Der Mann ohne Kopf

Land: Schweiz
Kategorie: Sage

 1. Der volle Mond und seine fleissigen Gesellen, die Sterne, beleuchteten hell die einsame, unheimelige Gegend, als Josef Huber, ein herzhafter Erstfelder, auf der Landstrasse von Schattdorf her nach Hause wanderte. Etwas unterhalb der Halten sah er auf einmal durch den Reistzug hinauf einen Bekannten ohne Kopf dahineilen und dann im Gebüsch verschwinden. Am Tage darauf fragte er den Betreffenden, was er dort gesucht habe. Der aber wollte nichts wissen und wies nach, dass er daheim geblieben sei. Acht Tage später wurde das Rätsel gelöst. Hubers Freund verunglückte beim Holzen, und als Leiche brachte man ihn durch jenen Reistzug herunter.
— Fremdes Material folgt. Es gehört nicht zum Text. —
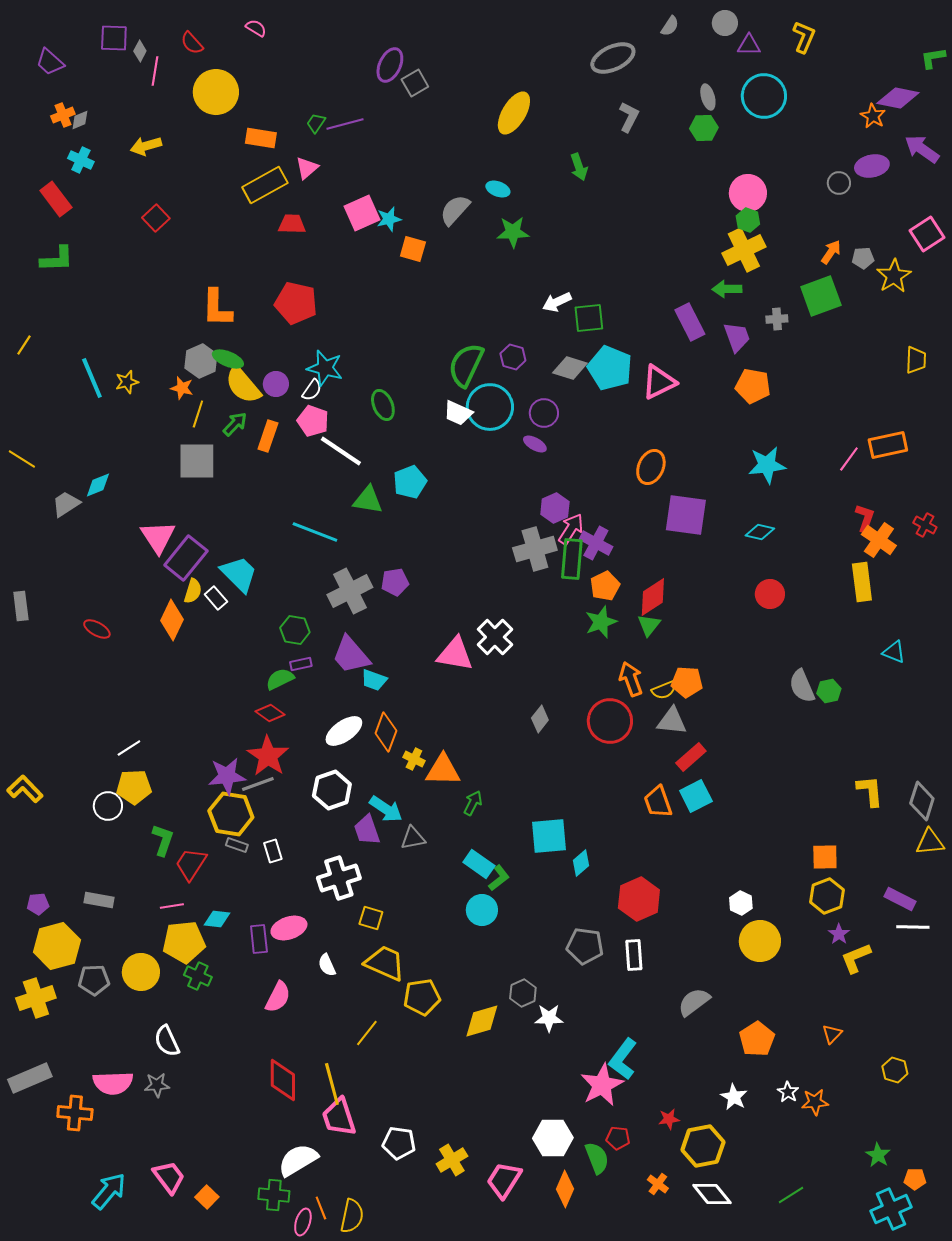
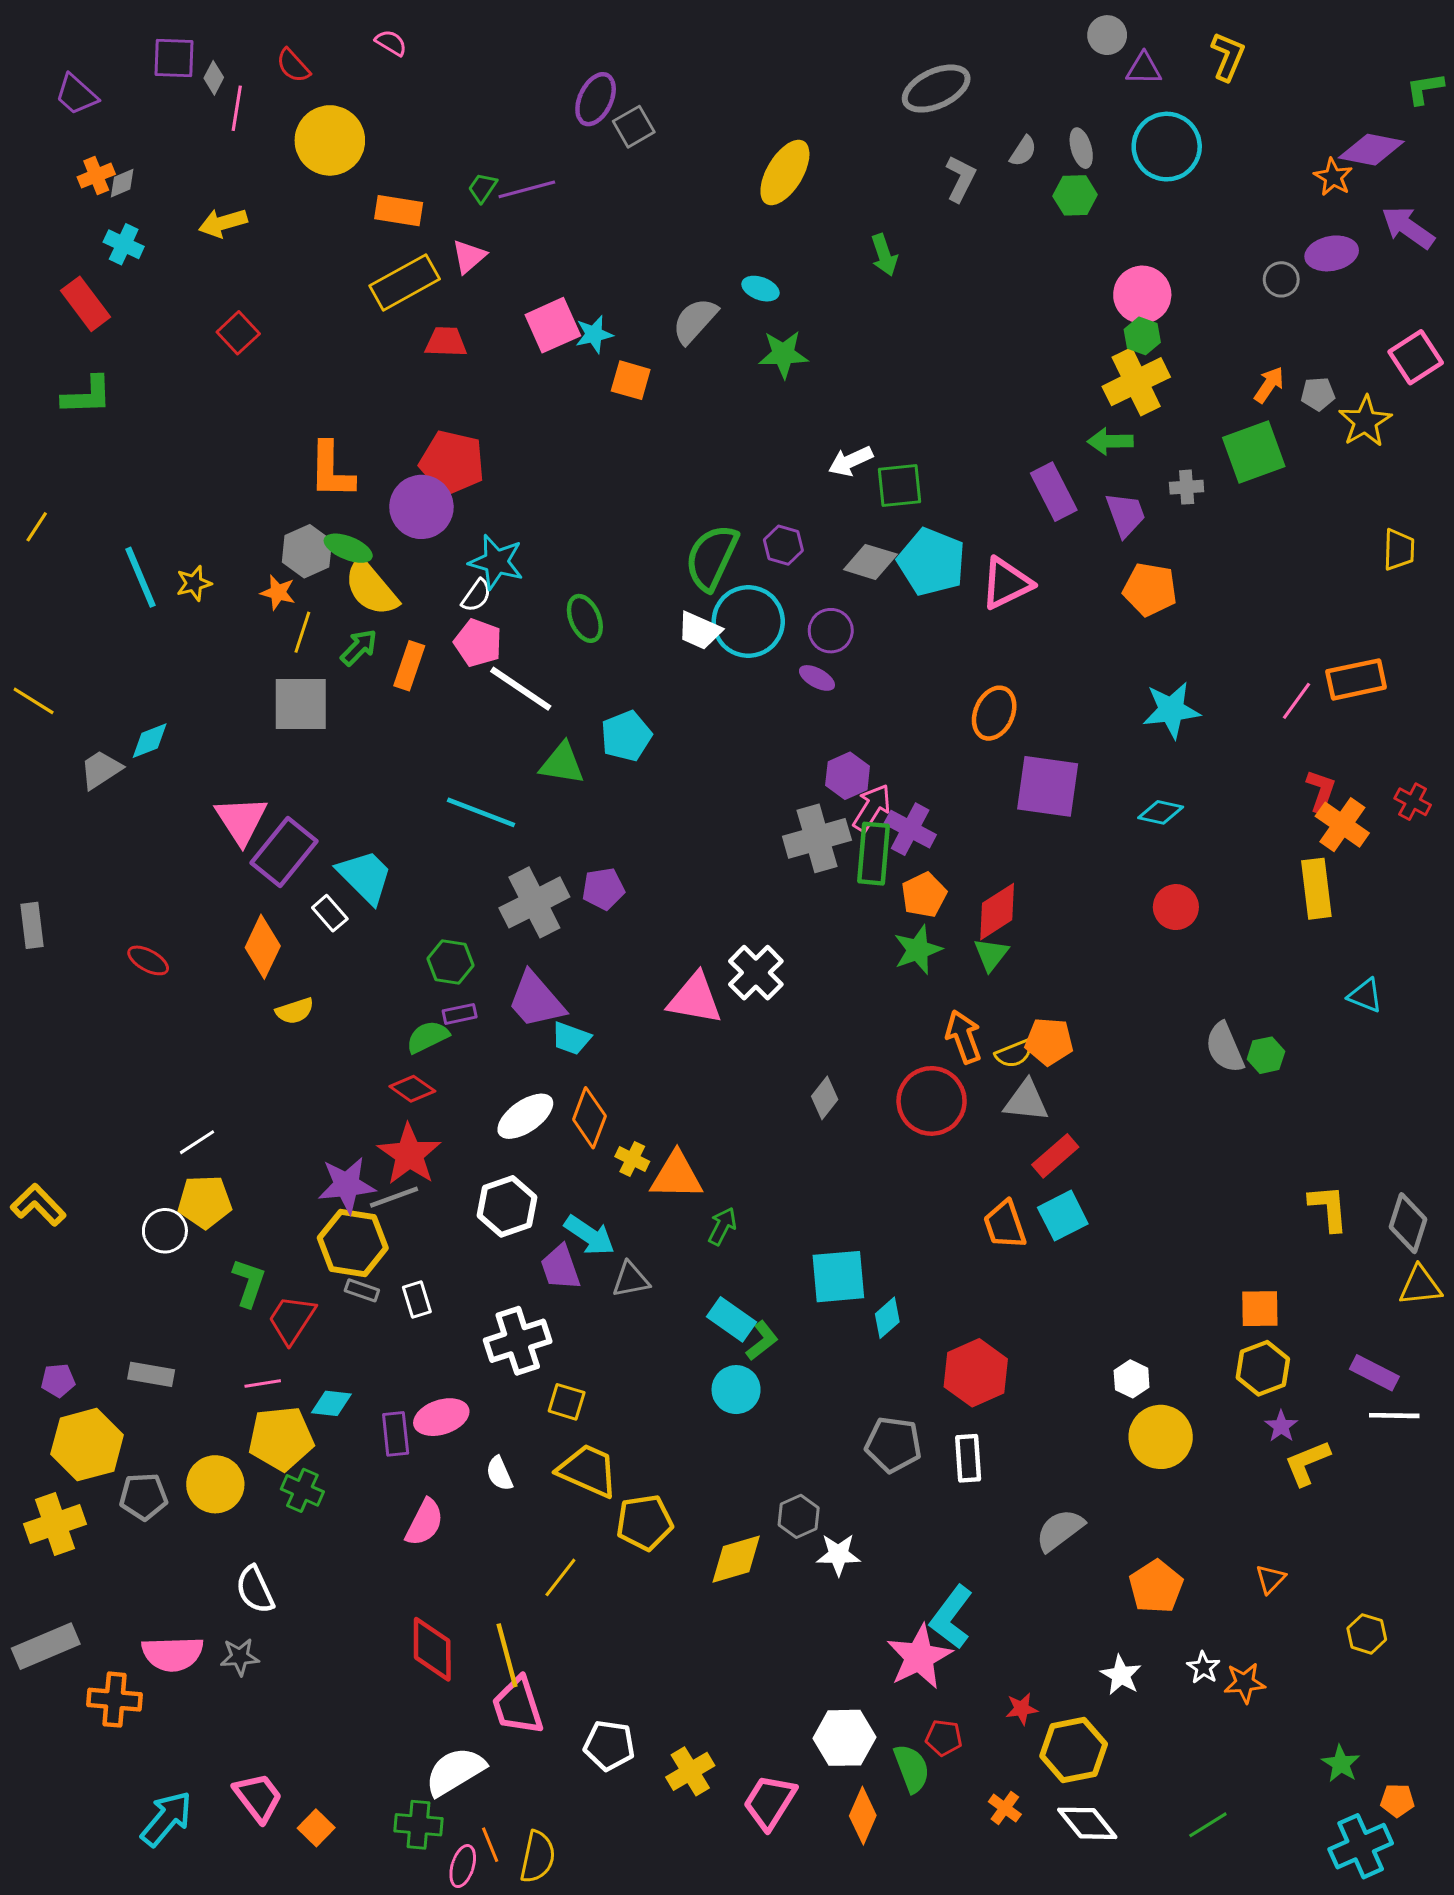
gray semicircle: (670, 26) -> (1023, 151), moved
purple circle: (276, 384) -> (421, 507), moved, size x1.6
yellow semicircle: (193, 591) -> (295, 1011), moved, turned 55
2. Gegen den Rosstock in der düstern Leutschachalp ob Amsteg bewegte sich eines schönen Wintermorgens eine Kolonne rüstiger Männer von Intschi, im Gänsemarsch langsam aber ausgiebig bergan steigend, um aufgetristetes Wildheu zu fassen. Zwischen Chäserli und Heitersbiel kommt ihnen ein Mann ohne Kopf entgegen, den sie nicht kennen. Dieser marschiert am Ersten der Gruppe, Inderkum mit Namen, vorbei und verschwindet sofort, sodass der neugierig zurückschauende Inderkum ihn schon nicht mehr erspäht. Den Übrigen, die etwas zurückgeblieben, begegnete der Unbekannte überhaupt nicht. Im folgenden Sommer anno 1860 verunglückte Inderkum in jener Gegend, als er zwei Neesli in den Rosstock führte, und fiel über eine schreckliche Fluh zutode und zerschmetterte in kleine Stücke; den Kopf fanden sie nicht einmal.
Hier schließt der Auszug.